**INPUT FOR THIS TASK**

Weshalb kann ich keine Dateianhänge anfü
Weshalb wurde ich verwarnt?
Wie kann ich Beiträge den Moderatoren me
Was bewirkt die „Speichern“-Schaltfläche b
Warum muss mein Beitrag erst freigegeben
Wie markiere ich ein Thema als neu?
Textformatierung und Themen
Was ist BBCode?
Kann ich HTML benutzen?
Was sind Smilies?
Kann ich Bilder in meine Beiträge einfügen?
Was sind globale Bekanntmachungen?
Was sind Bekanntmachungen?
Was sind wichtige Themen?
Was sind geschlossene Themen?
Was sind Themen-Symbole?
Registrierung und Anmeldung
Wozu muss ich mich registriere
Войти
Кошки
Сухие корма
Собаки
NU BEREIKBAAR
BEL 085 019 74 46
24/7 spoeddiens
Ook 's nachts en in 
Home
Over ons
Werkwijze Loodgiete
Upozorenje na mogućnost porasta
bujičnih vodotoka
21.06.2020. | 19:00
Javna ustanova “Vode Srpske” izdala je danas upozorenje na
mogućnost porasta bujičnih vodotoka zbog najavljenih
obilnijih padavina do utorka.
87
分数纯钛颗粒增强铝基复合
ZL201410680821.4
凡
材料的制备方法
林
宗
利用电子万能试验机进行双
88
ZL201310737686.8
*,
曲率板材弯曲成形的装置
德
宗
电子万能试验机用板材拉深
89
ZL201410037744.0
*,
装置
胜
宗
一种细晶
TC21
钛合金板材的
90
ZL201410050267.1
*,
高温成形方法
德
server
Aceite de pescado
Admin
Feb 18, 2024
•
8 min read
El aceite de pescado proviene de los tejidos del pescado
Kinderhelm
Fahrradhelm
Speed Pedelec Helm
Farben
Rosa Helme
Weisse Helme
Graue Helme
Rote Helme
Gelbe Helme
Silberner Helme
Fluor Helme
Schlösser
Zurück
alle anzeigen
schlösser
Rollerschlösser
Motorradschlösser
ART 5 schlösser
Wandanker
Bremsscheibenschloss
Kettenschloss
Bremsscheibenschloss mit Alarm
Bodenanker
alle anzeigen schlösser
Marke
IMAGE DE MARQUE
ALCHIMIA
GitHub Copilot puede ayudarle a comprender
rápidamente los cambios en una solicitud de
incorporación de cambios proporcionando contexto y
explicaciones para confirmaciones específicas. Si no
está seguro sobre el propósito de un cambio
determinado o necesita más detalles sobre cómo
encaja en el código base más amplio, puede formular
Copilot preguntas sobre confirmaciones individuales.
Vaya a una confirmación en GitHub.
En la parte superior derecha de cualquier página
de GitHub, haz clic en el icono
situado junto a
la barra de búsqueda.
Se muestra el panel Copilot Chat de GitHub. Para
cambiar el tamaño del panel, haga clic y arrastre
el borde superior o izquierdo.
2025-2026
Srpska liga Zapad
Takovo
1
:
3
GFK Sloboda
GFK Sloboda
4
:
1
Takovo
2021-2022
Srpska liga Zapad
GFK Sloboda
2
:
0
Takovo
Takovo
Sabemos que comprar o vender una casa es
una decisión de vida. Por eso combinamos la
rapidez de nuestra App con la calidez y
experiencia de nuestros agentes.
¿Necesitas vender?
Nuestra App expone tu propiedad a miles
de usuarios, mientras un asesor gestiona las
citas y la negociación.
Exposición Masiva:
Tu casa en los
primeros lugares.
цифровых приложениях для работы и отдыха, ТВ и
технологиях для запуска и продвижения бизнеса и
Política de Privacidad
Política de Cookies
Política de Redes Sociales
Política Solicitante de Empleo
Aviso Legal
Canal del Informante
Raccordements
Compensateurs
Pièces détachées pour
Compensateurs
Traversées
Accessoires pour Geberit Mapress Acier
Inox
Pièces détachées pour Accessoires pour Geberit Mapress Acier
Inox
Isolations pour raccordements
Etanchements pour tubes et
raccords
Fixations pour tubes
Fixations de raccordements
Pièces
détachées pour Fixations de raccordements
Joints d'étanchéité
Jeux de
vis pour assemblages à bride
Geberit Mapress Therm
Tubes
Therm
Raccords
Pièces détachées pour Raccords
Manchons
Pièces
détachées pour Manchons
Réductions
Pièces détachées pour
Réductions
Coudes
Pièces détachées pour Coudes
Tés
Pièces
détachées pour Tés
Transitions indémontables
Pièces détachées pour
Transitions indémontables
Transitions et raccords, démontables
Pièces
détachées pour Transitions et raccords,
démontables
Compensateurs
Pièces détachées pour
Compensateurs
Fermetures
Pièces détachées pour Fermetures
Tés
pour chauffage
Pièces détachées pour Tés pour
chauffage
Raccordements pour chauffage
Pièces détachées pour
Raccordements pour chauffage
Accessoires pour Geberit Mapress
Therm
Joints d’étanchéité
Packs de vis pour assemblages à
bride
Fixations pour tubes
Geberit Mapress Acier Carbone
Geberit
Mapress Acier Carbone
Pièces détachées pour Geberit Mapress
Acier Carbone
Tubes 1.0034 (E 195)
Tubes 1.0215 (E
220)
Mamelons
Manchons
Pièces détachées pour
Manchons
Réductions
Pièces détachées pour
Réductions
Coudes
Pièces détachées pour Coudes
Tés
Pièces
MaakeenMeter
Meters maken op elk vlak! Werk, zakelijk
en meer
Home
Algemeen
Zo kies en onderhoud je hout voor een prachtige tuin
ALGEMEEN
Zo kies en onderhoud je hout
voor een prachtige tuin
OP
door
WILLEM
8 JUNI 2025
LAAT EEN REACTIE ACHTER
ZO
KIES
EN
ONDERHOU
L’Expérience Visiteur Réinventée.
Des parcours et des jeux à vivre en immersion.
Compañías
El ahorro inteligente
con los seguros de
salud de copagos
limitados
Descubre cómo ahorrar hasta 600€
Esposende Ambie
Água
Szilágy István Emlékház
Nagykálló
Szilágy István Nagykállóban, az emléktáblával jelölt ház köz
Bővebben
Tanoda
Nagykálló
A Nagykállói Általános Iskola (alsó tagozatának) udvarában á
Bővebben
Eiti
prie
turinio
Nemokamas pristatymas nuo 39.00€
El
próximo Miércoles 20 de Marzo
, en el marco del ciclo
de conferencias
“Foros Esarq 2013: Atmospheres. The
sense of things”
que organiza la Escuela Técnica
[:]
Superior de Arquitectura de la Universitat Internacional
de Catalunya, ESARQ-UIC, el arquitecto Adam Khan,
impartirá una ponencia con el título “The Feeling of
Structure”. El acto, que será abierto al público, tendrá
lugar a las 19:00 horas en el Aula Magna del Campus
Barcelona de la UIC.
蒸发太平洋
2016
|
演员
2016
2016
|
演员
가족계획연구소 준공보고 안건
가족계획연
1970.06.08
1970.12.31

**WORK INSTRUCTIONS**
Search the material above for the word "Carbone", then copy out each line that has it.

**EXERCISE OUTPUT**
Geberit Mapress Acier Carbone
Mapress Acier Carbone
Acier Carbone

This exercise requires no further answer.